(Beginning of Data shown)

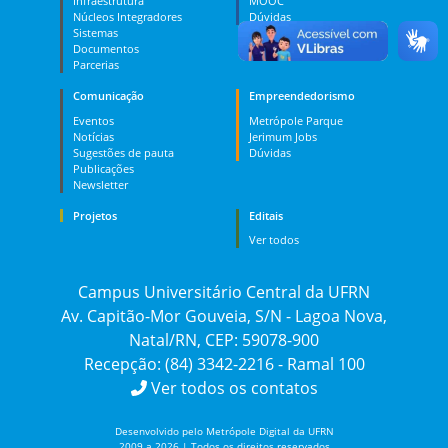
Infraestrutura
MOOC
Núcleos Integradores
Dúvidas
Sistemas
Documentos
Parcerias
Comunicação
Empreendedorismo
Eventos
Metrópole Parque
Notícias
Jerimum Jobs
Sugestões de pauta
Dúvidas
Publicações
Newsletter
Projetos
Editais
Ver todos
Campus Universitário Central da UFRN
Av. Capitão-Mor Gouveia, S/N - Lagoa Nova,
Natal/RN, CEP: 59078-900
Recepção: (84) 3342-2216 - Ramal 100
Ver todos os contatos
Desenvolvido pelo Metrópole Digital da UFRN
2009 a 2026 | Todos os direitos reservados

(End of Data shown)

■ **What to produce**
Find the lines of the listing above that hold "Metrópole". Please copy them.

■ **Exercise answer**
Metrópole Parque
Desenvolvido pelo Metrópole Digital da UFRN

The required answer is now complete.